Dataset entries:
###
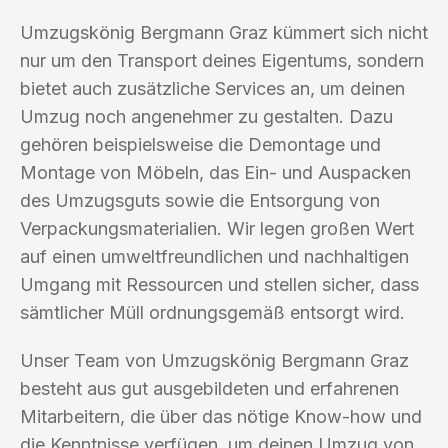
Umzugskönig Bergmann Graz kümmert sich nicht
nur um den Transport deines Eigentums, sondern
bietet auch zusätzliche Services an, um deinen
Umzug noch angenehmer zu gestalten. Dazu
gehören beispielsweise die Demontage und
Montage von Möbeln, das Ein- und Auspacken
des Umzugsguts sowie die Entsorgung von
Verpackungsmaterialien. Wir legen großen Wert
auf einen umweltfreundlichen und nachhaltigen
Umgang mit Ressourcen und stellen sicher, dass
sämtlicher Müll ordnungsgemäß entsorgt wird.
Unser Team von Umzugskönig Bergmann Graz
besteht aus gut ausgebildeten und erfahrenen
Mitarbeitern, die über das nötige Know-how und
die Kenntnisse verfügen, um deinen Umzug von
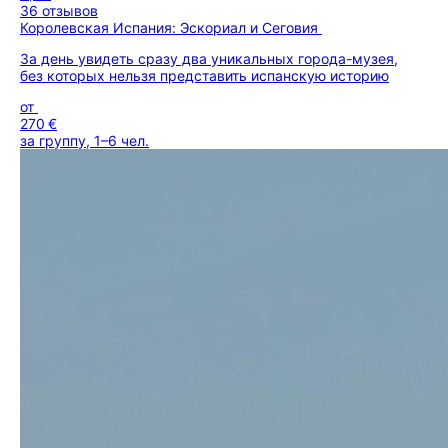
36 отзывов
Королевская Испания: Эскориал и Сеговия
За день увидеть сразу два уникальных города-музея,
без которых нельзя представить испанскую историю
от
270 €
за группу, 1–6 чел.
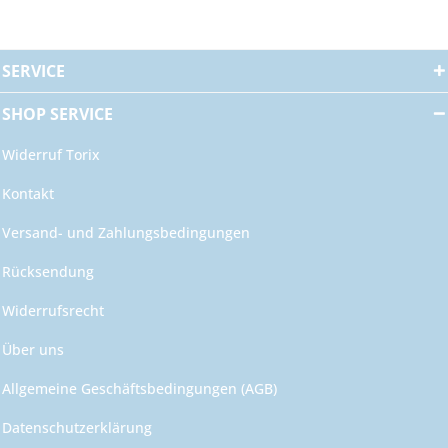
SERVICE
SHOP SERVICE
Widerruf Torix
Kontakt
Versand- und Zahlungsbedingungen
Rücksendung
Widerrufsrecht
Über uns
Allgemeine Geschäftsbedingungen (AGB)
Datenschutzerklärung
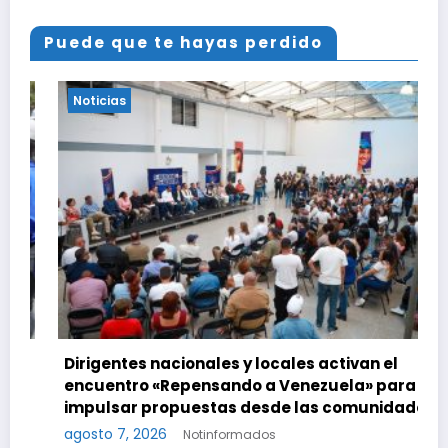
Puede que te hayas perdido
Noticias
Dirigentes nacionales y locales activan el
encuentro «Repensando a Venezuela» para
impulsar propuestas desde las comunidades
agosto 7, 2026
Notinformados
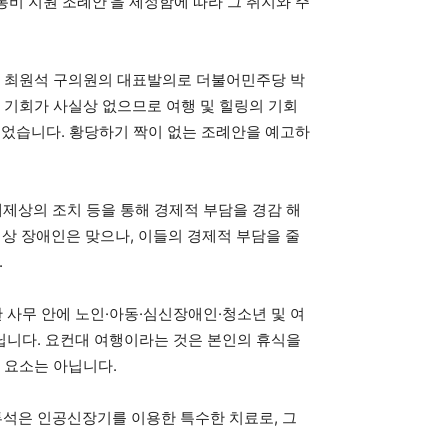
통비 지원 조례안’을 제정함에 따라 그 취지와 주
속 최원석 구의원의 대표발의로 더불어민주당 박
 기회가 사실상 없으므로 여행 및 힐링의 기회
었습니다. 황당하기 짝이 없는 조례안을 예고하
제상의 조치 등을 통해 경제적 부담을 경감 해
상 장애인은 맞으나, 이들의 경제적 부담을 줄
.
사무 안에 노인·아동·심신장애인·청소년 및 여
닙니다. 요컨대 여행이라는 것은 본인의 휴식을
 요소는 아닙니다.
석은 인공신장기를 이용한 특수한 치료로, 그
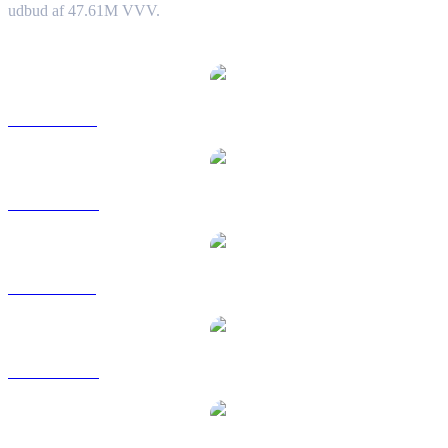
udbud af 47.61M VVV.
Populære Venice Token-konverteringspar
VVV til USD
VVV til AUD
VVV til BRL
VVV til CAD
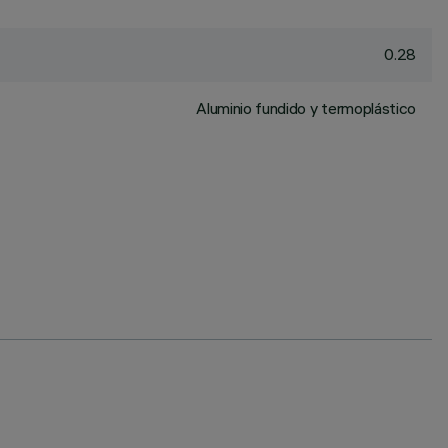
0.28
Aluminio fundido y termoplástico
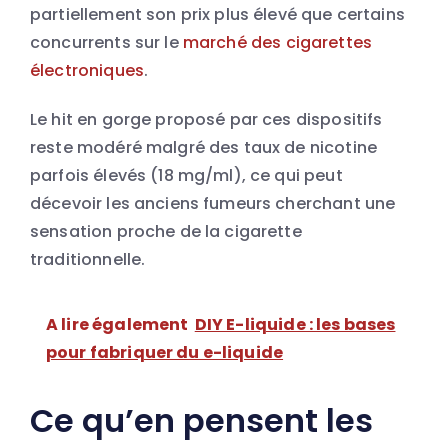
partiellement son prix plus élevé que certains
concurrents sur le
marché des cigarettes
électroniques
.
Le hit en gorge proposé par ces dispositifs
reste modéré malgré des taux de nicotine
parfois élevés (18 mg/ml), ce qui peut
décevoir les anciens fumeurs cherchant une
sensation proche de la cigarette
traditionnelle.
A lire également
DIY E-liquide : les bases
pour fabriquer du e-liquide
Ce qu’en pensent les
###
DIRECTIONS: Among the records, find every line holding the word "liquide" and copy it.

COMPLETED EXERCISE:
DIY E-liquide : les bases
pour fabriquer du e-liquide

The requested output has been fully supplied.